▸ **TASK BRIEF**:
Once the pictures are set aside, copy the records below exactly as they stand.

== Segment start ==

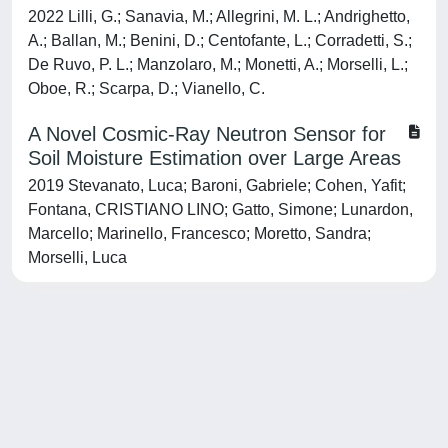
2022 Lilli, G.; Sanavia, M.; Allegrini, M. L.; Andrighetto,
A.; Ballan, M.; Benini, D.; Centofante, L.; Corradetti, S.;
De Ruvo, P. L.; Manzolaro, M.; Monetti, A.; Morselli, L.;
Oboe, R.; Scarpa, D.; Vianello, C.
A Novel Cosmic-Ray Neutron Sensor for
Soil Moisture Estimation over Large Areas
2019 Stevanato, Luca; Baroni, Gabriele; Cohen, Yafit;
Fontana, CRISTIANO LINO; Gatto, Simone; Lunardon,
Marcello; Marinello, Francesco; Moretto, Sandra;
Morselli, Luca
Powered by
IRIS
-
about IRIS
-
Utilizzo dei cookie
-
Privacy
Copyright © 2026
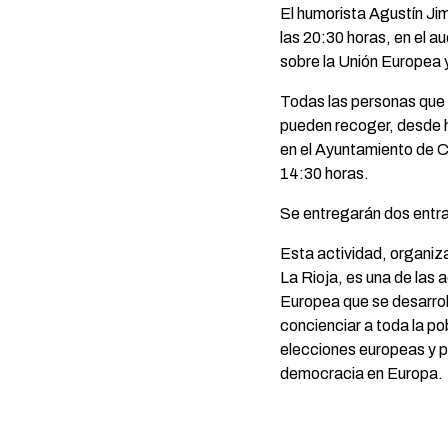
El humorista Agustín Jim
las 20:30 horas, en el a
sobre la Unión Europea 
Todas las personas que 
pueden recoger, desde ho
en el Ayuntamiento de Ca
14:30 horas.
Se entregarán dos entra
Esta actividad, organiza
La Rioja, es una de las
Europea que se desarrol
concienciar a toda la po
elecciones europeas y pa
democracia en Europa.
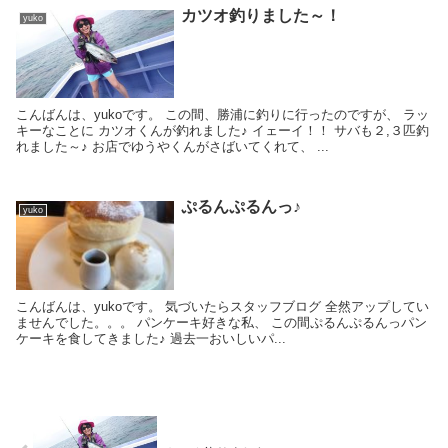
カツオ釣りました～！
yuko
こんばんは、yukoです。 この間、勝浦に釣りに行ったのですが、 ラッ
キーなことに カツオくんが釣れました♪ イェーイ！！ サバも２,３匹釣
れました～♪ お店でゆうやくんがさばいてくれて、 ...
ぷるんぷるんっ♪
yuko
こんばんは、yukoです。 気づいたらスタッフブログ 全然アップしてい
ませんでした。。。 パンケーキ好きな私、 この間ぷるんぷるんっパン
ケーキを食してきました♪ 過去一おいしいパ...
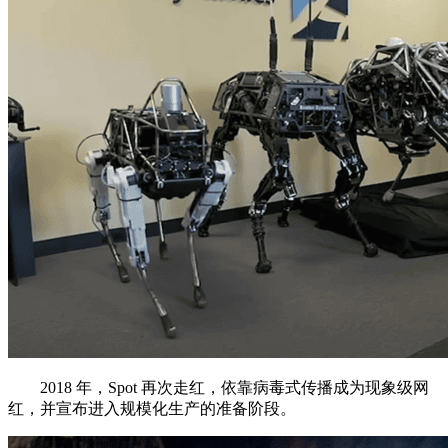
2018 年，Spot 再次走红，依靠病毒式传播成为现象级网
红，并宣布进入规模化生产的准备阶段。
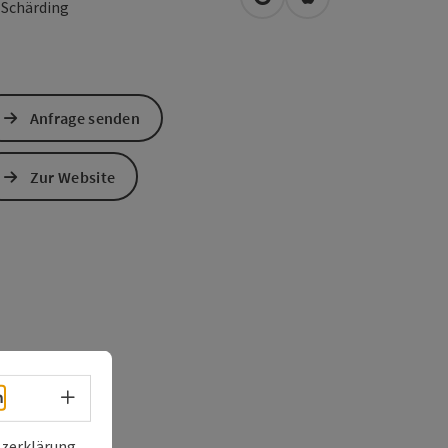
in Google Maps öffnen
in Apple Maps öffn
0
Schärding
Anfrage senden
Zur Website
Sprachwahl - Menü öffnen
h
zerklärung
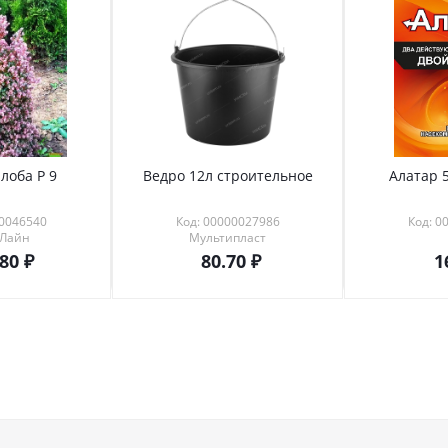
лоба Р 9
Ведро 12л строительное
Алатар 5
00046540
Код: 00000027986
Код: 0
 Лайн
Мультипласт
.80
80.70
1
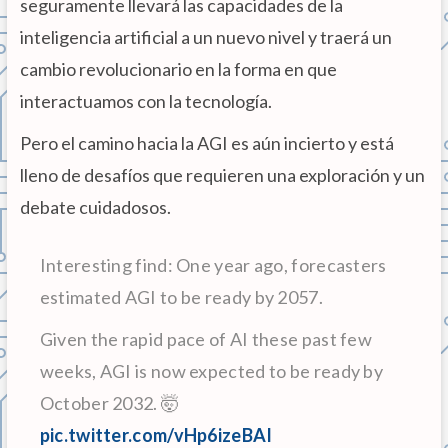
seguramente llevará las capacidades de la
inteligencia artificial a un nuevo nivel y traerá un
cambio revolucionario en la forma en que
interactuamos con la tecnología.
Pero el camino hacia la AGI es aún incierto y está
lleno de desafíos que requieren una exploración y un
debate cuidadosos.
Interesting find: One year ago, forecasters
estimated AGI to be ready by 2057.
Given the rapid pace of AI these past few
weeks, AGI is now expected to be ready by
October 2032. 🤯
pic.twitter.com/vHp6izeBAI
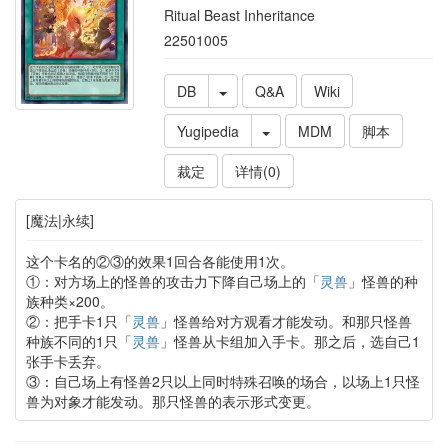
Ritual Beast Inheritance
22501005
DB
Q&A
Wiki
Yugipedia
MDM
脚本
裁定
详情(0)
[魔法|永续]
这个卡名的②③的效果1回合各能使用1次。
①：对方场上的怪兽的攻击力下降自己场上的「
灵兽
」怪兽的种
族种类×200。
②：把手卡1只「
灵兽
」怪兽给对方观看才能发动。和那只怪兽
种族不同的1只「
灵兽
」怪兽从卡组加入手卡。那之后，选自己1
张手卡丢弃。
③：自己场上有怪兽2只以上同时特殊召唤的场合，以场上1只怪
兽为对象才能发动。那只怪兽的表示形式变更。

== Segment end ==

▸ **REPLY**:
2022 Lilli, G.; Sanavia, M.; Allegrini, M. L.; Andrighetto,
A.; Ballan, M.; Benini, D.; Centofante, L.; Corradetti, S.;
De Ruvo, P. L.; Manzolaro, M.; Monetti, A.; Morselli, L.;
Oboe, R.; Scarpa, D.; Vianello, C.
A Novel Cosmic-Ray Neutron Sensor for
Soil Moisture Estimation over Large Areas
2019 Stevanato, Luca; Baroni, Gabriele; Cohen, Yafit;
Fontana, CRISTIANO LINO; Gatto, Simone; Lunardon,
Marcello; Marinello, Francesco; Moretto, Sandra;
Morselli, Luca
Powered by
IRIS
-
about IRIS
-
Utilizzo dei cookie
-
Privacy
Copyright © 2026
El humorista Agustín Jim
las 20:30 horas, en el a
sobre la Unión Europea 
Todas las personas que 
pueden recoger, desde ho
en el Ayuntamiento de Ca
14:30 horas.
Se entregarán dos entra
Esta actividad, organiza
La Rioja, es una de las
Europea que se desarrol
concienciar a toda la po
elecciones europeas y pa
democracia en Europa.
カツオ釣りました～！
yuko
こんばんは、yukoです。 この間、勝浦に釣りに行ったのですが、 ラッ
キーなことに カツオくんが釣れました♪ イェーイ！！ サバも２,３匹釣
れました～♪ お店でゆうやくんがさばいてくれて、 ...
ぷるんぷるんっ♪
yuko
こんばんは、yukoです。 気づいたらスタッフブログ 全然アップしてい
ませんでした。。。 パンケーキ好きな私、 この間ぷるんぷるんっパン
ケーキを食してきました♪ 過去一おいしいパ...
2018 年，Spot 再次走红，依靠病毒式传播成为现象级网
红，并宣布进入规模化生产的准备阶段。
in Google Maps öffnen
in Apple Maps öffn
0
Schärding
Anfrage senden
Zur Website
Sprachwahl - Menü öffnen
h
zerklärung
лоба Р 9
Ведро 12л строительное
Алатар 5
00046540
Код: 00000027986
Код: 0
 Лайн
Мультипласт
.80
80.70
1
seguramente llevará las capacidades de la
inteligencia artificial a un nuevo nivel y traerá un
cambio revolucionario en la forma en que
interactuamos con la tecnología.
Pero el camino hacia la AGI es aún incierto y está
lleno de desafíos que requieren una exploración y un
debate cuidadosos.
Interesting find: One year ago, forecasters
estimated AGI to be ready by 2057.
Given the rapid pace of AI these past few
weeks, AGI is now expected to be ready by
October 2032. 🤯
pic.twitter.com/vHp6izeBAI
Ritual Beast Inheritance
22501005
DB
Q&A
Wiki
Yugipedia
MDM
脚本
裁定
详情(0)
[魔法|永续]
这个卡名的②③的效果1回合各能使用1次。
①：对方场上的怪兽的攻击力下降自己场上的「
灵兽
」怪兽的种
族种类×200。
②：把手卡1只「
灵兽
」怪兽给对方观看才能发动。和那只怪兽
种族不同的1只「
灵兽
」怪兽从卡组加入手卡。那之后，选自己1
张手卡丢弃。
③：自己场上有怪兽2只以上同时特殊召唤的场合，以场上1只怪
兽为对象才能发动。那只怪兽的表示形式变更。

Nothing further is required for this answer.